屋久島には大きな花崗岩の壁が多い。モッチョム南壁の突っ立ち具合など、人里から見える岩としては国内最大のもので、七五岳北壁(↑表紙写真にその登攀シーン。またYNAC屋久島イラストマップの左下部に描かれている岩山がそれ。)や、永田の村から永田岳左にちらりと見える巨大な大障子岳南西壁とともに、屋久島三大岩壁と呼ばれている。

他にも二又川オナゴニタ奥壁や鯛之川千尋滝左スラブなど目立つ壁は数多く、あんなの登れるのだろうかと、つくづく見入ってしまうこともある。

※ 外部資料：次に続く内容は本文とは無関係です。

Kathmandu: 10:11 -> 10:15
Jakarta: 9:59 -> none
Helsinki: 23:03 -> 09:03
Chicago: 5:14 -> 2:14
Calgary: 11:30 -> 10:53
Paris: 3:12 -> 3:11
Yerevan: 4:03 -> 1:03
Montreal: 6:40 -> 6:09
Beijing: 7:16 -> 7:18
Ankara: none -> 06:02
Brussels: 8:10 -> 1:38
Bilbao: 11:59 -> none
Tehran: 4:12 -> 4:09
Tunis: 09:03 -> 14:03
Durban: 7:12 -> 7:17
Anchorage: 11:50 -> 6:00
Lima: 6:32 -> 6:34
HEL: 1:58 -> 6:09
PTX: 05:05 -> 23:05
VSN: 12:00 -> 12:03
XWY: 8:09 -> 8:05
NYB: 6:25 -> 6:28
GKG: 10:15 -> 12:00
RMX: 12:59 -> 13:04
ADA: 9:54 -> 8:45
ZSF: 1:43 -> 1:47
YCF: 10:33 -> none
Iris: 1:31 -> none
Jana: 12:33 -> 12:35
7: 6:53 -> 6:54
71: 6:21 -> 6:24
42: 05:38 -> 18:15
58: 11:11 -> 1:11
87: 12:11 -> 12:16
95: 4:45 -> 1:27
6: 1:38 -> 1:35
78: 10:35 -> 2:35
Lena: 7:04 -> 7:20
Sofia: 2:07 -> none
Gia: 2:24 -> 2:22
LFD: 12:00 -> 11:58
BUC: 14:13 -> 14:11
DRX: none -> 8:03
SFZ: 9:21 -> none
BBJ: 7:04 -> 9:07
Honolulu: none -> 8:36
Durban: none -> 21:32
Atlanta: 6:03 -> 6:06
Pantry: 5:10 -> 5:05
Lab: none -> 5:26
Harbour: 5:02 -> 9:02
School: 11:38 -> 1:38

それらの壁をことごとく開拓したのが米沢先生である。先生とお呼びするのは、私の出身校である鹿児島大学の現役理学部教授でおられるからだ。

私はワンダーフォーゲル同好会に所属していて、沢登りをするために日々グラウンドで走ったりしていたのだが、そこへ毎日颯爽と現れて鉄棒できっちり30回懸垂をして去ってゆく米沢先生の姿には、なにか格の違いといったものが感じられ背筋がのびる気がしたものだった。

先生は1970年代の鹿児島大山岳部顧問としての活動からしばらく期間を置いて、90年代にはいり、本格的に屋久島の大岩壁のフリークライミングに取りくみ始め、2008年の現在まで毎年画期的なルートを開拓し続けた。

ロック・クライミングといっても、プロテクション(ボルトなど)の整備が行われグレード付けまで済んだ既成ルートの登攀と、まったく誰も登ったことのない壁にルートを切り開くのとでは、人間の事業としてスケールも重量感もまるで次元が違うのである。

この本は徹頭徹尾、一連の岩壁開拓登攀の記録集だ。テクニカルな記述はもちろんだが、開拓に賭ける熱意と戦慄、作業のなかでの恐怖と成功の爆発的な歓喜、仲間との強い絆や、身勝手なパートナーへの苛立ちなどがリアルに描き出されている。

岩登りの記録集として圧倒的なバイブルであることは論を待たないが、クライマーでなくとも、あのモッチョムの岩壁を見上げてなにか胸にぐっと来るものを感じた人には、ぜひこの米沢先生の人生を読んでいただきたい。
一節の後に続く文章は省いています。